◆ **Task description**
Every line containing "small" should be identified and copied from the data below.

◆ **Data provided**
• • •
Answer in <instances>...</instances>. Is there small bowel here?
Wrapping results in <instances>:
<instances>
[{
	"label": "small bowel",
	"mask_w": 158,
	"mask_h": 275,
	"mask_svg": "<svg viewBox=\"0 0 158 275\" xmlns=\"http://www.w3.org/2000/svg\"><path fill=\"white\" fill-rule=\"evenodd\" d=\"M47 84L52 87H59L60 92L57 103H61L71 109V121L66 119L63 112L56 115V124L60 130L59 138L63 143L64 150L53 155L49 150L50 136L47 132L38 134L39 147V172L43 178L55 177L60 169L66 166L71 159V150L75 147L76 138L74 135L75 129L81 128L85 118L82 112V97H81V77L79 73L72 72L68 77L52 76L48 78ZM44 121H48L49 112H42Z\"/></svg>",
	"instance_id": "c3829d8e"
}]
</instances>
• • •
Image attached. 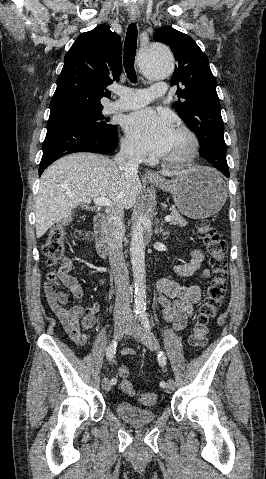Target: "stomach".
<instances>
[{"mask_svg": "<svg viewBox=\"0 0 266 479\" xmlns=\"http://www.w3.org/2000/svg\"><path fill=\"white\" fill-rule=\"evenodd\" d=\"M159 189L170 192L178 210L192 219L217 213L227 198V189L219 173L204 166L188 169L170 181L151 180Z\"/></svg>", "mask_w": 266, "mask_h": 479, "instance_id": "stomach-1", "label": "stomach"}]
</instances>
• • •
◆ **The answer**
Answer in <instances>...</instances>. Is there small bowel here?
	"label": "small bowel",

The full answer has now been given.